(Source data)
• • •

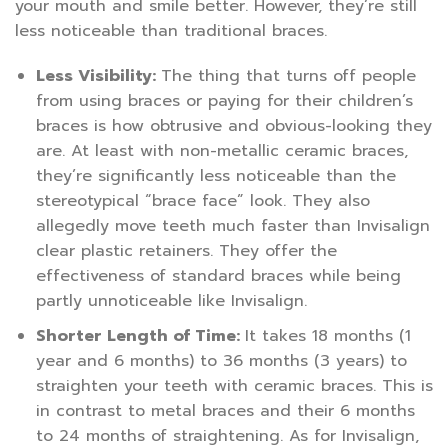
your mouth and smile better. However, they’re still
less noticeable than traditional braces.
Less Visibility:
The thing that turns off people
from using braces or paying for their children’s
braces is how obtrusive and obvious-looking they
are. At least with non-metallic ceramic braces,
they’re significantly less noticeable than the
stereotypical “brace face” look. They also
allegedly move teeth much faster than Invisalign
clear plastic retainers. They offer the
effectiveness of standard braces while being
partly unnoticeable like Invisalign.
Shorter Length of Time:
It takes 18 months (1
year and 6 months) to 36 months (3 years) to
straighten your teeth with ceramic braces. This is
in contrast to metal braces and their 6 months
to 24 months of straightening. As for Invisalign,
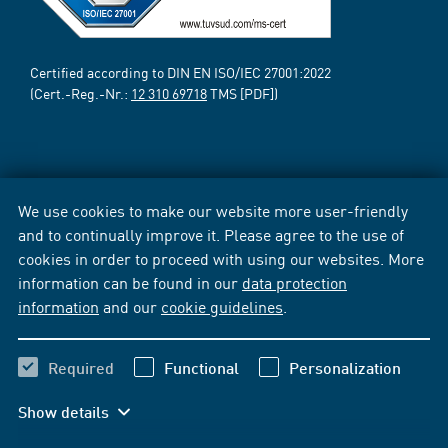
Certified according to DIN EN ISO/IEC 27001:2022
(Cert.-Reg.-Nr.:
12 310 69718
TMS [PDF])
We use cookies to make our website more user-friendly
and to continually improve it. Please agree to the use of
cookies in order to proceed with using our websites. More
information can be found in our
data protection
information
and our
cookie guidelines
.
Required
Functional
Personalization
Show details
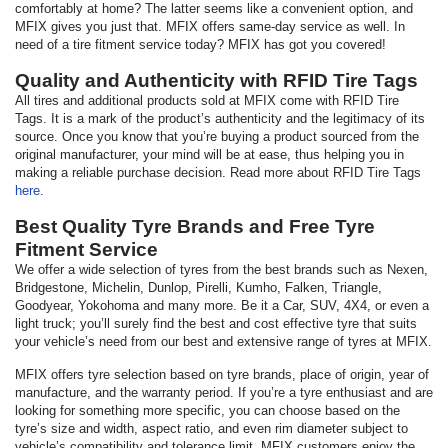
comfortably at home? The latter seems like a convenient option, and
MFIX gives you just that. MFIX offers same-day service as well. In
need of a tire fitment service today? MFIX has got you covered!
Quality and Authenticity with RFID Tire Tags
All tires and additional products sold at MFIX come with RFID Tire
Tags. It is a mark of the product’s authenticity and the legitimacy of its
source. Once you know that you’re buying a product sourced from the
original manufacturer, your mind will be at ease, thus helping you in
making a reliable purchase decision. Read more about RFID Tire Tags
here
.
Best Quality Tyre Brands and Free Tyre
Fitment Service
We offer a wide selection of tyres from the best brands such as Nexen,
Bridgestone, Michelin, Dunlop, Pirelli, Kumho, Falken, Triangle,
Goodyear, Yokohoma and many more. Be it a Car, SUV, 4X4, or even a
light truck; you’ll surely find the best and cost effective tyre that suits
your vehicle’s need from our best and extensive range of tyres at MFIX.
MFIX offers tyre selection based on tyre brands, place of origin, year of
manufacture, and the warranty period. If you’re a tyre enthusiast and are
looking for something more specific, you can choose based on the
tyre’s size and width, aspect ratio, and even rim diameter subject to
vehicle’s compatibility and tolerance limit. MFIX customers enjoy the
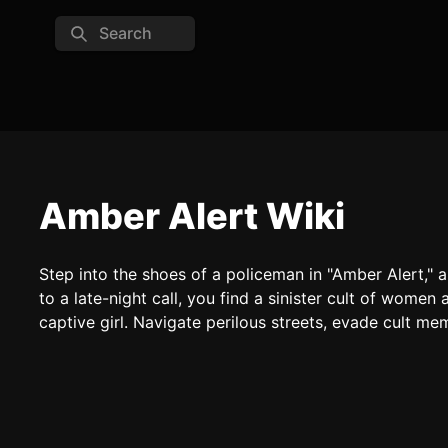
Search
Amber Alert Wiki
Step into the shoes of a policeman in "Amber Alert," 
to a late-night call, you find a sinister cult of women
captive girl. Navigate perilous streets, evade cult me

• • •

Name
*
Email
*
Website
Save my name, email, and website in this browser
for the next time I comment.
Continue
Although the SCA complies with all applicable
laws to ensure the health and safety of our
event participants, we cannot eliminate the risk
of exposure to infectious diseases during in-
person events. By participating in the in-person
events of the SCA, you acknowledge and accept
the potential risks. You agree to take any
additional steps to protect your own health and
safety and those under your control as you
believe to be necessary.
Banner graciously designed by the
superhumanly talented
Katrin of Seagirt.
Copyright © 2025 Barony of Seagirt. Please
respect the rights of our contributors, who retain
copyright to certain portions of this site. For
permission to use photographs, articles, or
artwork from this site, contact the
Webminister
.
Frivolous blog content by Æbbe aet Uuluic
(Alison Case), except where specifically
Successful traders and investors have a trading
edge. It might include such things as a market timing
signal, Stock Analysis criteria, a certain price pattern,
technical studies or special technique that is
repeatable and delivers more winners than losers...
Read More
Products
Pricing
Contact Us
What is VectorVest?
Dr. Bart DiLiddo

• • •

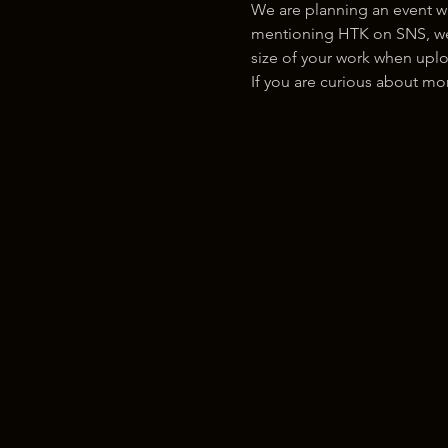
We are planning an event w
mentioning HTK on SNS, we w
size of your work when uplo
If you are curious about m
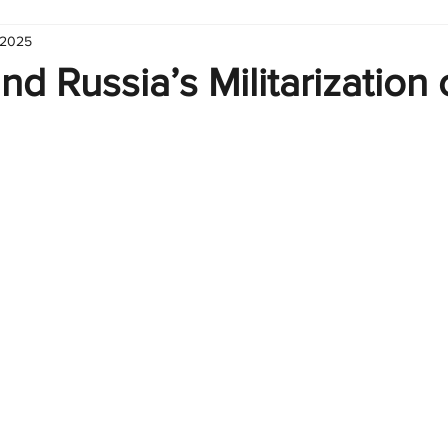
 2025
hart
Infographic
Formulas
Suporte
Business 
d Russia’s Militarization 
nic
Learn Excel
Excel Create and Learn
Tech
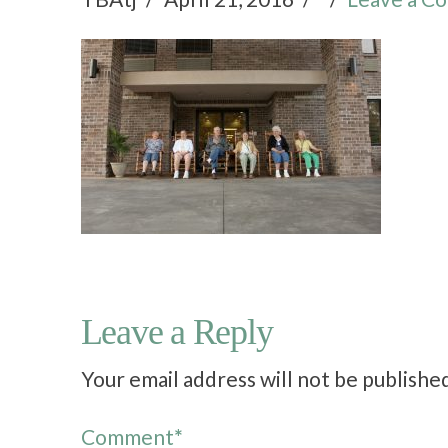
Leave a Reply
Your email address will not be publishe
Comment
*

• • •

#### Goal of the exercise
Lines with "RFID": find them in the data and copy each one.

#### Solved exercise
Quality and Authenticity with RFID Tire Tags
All tires and additional products sold at MFIX come with RFID Tire
making a reliable purchase decision. Read more about RFID Tire Tags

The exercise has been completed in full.